Professor Ernest Aryeetey, Vice-Chancellor of the University of Ghana, says he is optimistic Ghana’s economy will pick up shortly with the urgency of a sustained macroeconomic management at hand.
“In the last couple of weeks we’ve had an IMF mission that has endorsed the government’s policies and efforts to bring some stability into the fiscal arrangement, so there is some movement finally.” Prof. Aryeetey told Bola Ray on Starr Chat Wednesday.
“I wouldn’t pretend that things are well,” he said, adding that there is no doubt that the situation is quite challenging citing loose fiscal policy, high budget and current account deficits, and a depreciating currency amidst high inflationary rate as the major fiscal challenges inhibiting the growth of the economy.
Asked whether the President John Dramani Mahama is managing the affairs of the country well, Prof.
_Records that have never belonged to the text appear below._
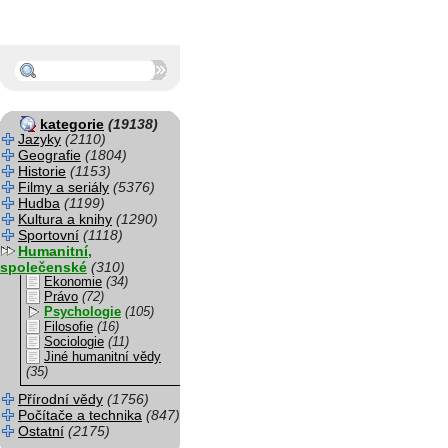
kategorie
(19138)
Jazyky
(2110)
Geografie
(1804)
Historie
(1153)
Filmy a seriály
(5376)
Hudba
(1199)
Kultura a knihy
(1290)
Sportovní
(1118)
Humanitní,
společenské
(310)
Ekonomie
(34)
Právo
(72)
Psychologie
(105)
Filosofie
(16)
Sociologie
(11)
Jiné humanitní vědy
(35)
Přírodní vědy
(1756)
Počítače a technika
(847)
Ostatní
(2175)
Aryeetey said: “Mr. Mahama is doing what he can do as best as he can in the running of the country.”
The International Monetary Fund (IMF) last week completed its third review mission to Ghana (B3negative), and concluded that the country as at the end of December 2015 had broadly met the performance criteria under its three-year Extended Credit Facility (ECF) programme.
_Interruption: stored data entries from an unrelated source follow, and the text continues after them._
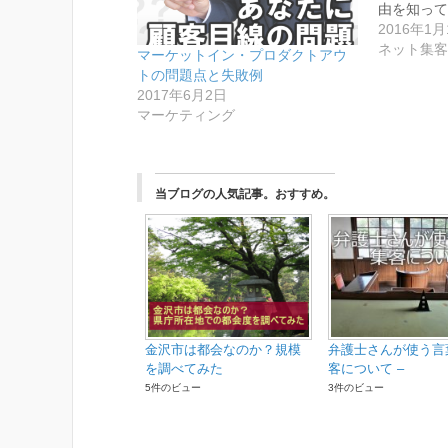
由を知って
(
リ
新
ッ
2016年1月
し
ク
い
し
ネット集客
マーケットイン・プロダクトアウ
ウ
て
ィ
く
トの問題点と失敗例
ン
だ
ド
さ
2017年6月2日
ウ
い
マーケティング
で
(
開
新
き
し
ま
い
す
ウ
)
ィ
ン
当ブログの人気記事。おすすめ。
ド
ウ
で
開
き
ま
す
)
金沢市は都会なのか？規模
弁護士さんが使う言葉
を調べてみた
客について –
5件のビュー
3件のビュー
Additionally, the year-end 2015 fiscal deficit of 6.7% of GDP in cash terms surpassed the budgeted 7.0% target and marked a significant improvement from the 9.4% deficit reported in 2014, and the country’s fiscal consolidation efforts included larger-than-expected arrear repayments.
The continued compliance with the IMF programme criteria is credit-positive because it bolsters investor confidence amid difficult domestic and external funding conditions.